Our discussion earlier of Anaerobic/Dysaerobic balance was largely concerned with the functional role of lipids. We saw that lipid function was dualistic in nature. Now, as we look at prostaglandins, we will learn that lipids have a functional role not specifically associated with Anaerobic/Dysaerobic balance, and not necessarily dualistic in nature at all.

The presence of prostaglandins is ubiquitous. They appear to play some role in virtually all biochemical activity. What this means in terms of clinical practicality is that any patient with a prostaglandin imbalance will experience an increase in the symptoms associated with their underlying patterns of metabolic imbalance. For example, if a patient suffers from headaches associated with an anaerobic imbalance, the severity of the headache will be exacerbated by the presence of prostaglandin imbalance. To be maximally effective as a clinician you must be constantly aware of the potential for prostaglandins to confuse the clinical picture. With that in mind, let us look more closely at prostaglandins.

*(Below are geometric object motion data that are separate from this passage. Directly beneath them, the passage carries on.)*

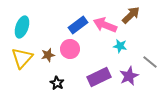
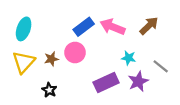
brown arrow: (131, 15) -> (149, 26), moved
cyan star: (120, 46) -> (129, 58), moved
black star: (57, 83) -> (49, 90), moved

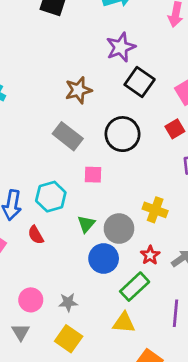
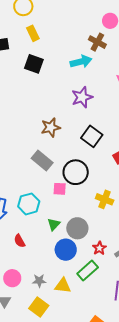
black square: (140, 82) -> (92, 136), moved
black circle: (122, 134) -> (76, 172), moved
yellow cross: (155, 210) -> (105, 199), moved
red semicircle: (36, 235) -> (20, 241), moved
yellow triangle: (124, 323) -> (63, 286), moved

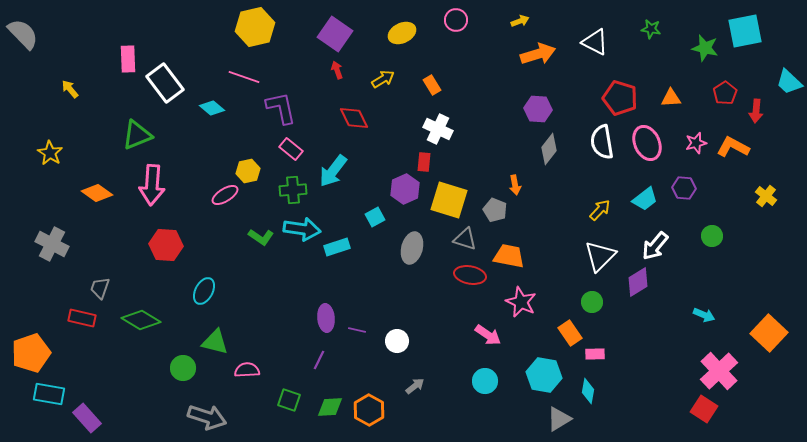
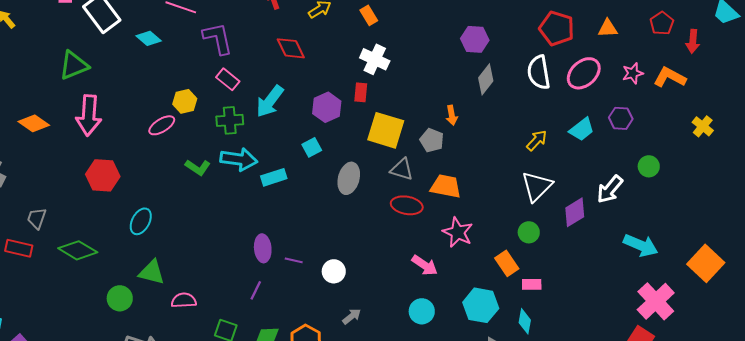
pink ellipse: (647, 143) -> (584, 73), turned 72
purple hexagon: (405, 189) -> (327, 107), moved
white arrow: (655, 246) -> (610, 189), moved
cyan arrow: (704, 315) -> (641, 245), size x1.6

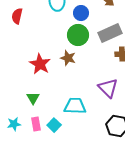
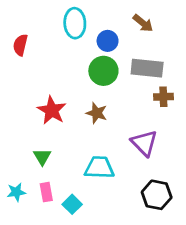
gray rectangle: (110, 33) -> (147, 68), turned 30
brown star: (68, 58) -> (97, 113), moved
cyan square: (54, 125) -> (72, 204), moved

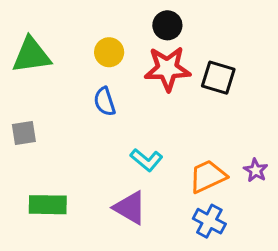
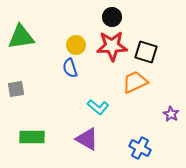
yellow circle: (109, 52) -> (76, 45), moved
orange trapezoid: (208, 176) -> (135, 82), moved

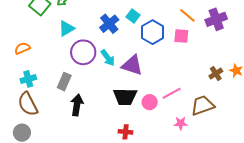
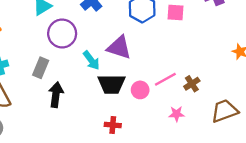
cyan arrow: (108, 58) -> (91, 60), moved
brown cross: (216, 74) -> (192, 84), moved
brown trapezoid: (203, 105) -> (225, 111), moved

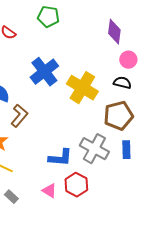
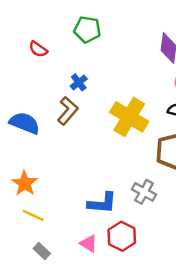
blue cross: (44, 72) -> (79, 82), moved, size x0.5
brown L-shape: (19, 116) -> (68, 111), moved
gray cross: (94, 149) -> (144, 192), size x0.7

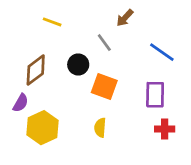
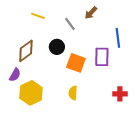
gray line: (104, 43) -> (70, 24), moved
blue line: (162, 52) -> (118, 38), turned 48
purple rectangle: (155, 95) -> (102, 57), moved

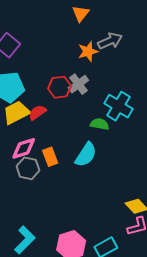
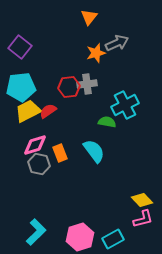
gray cross: (78, 84) -> (87, 84), turned 30
cyan cross: (119, 106) -> (125, 105), turned 32
cyan semicircle: (86, 155) -> (94, 151), turned -70

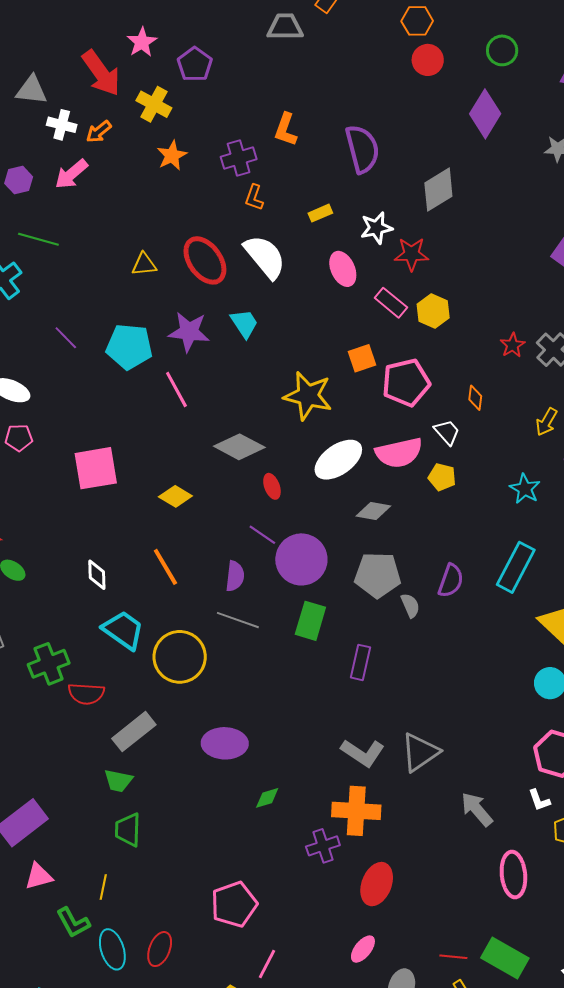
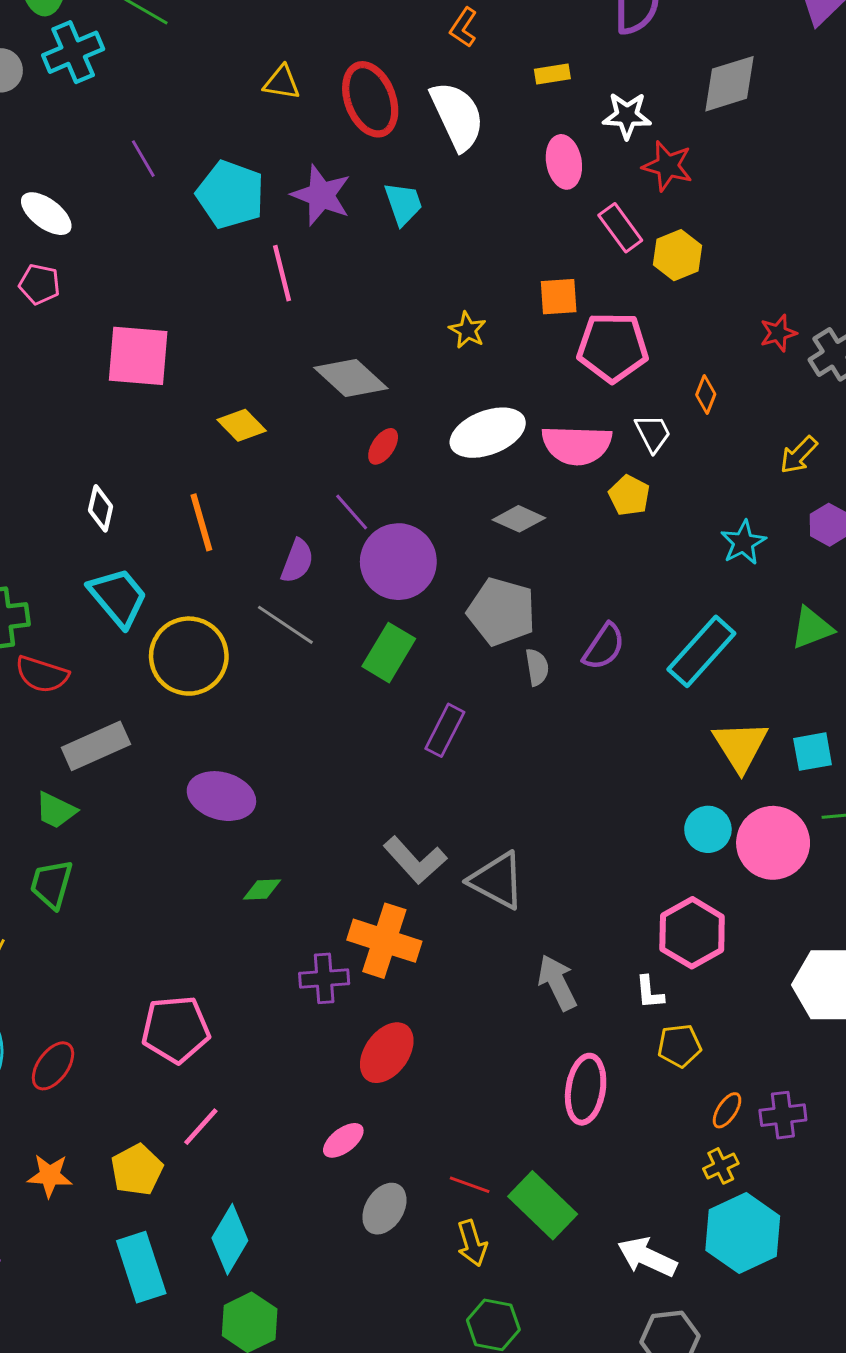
yellow star: (308, 396) -> (468, 330), size x0.5
red ellipse: (272, 486) -> (383, 446), turned 40
gray triangle: (420, 752) -> (497, 880), turned 48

Prostaglandins are fatty acid derivatives with a multitude of physiological functions. They mediate homeostatic tissue response to stimuli and to stress of all types via:

1) the response to hormones

2) the response to neurotransmitters

3) the inflammatory response

4) platelet aggregation

5) etc.: prostaglandins appear to play some role in virtually all biochemical activity.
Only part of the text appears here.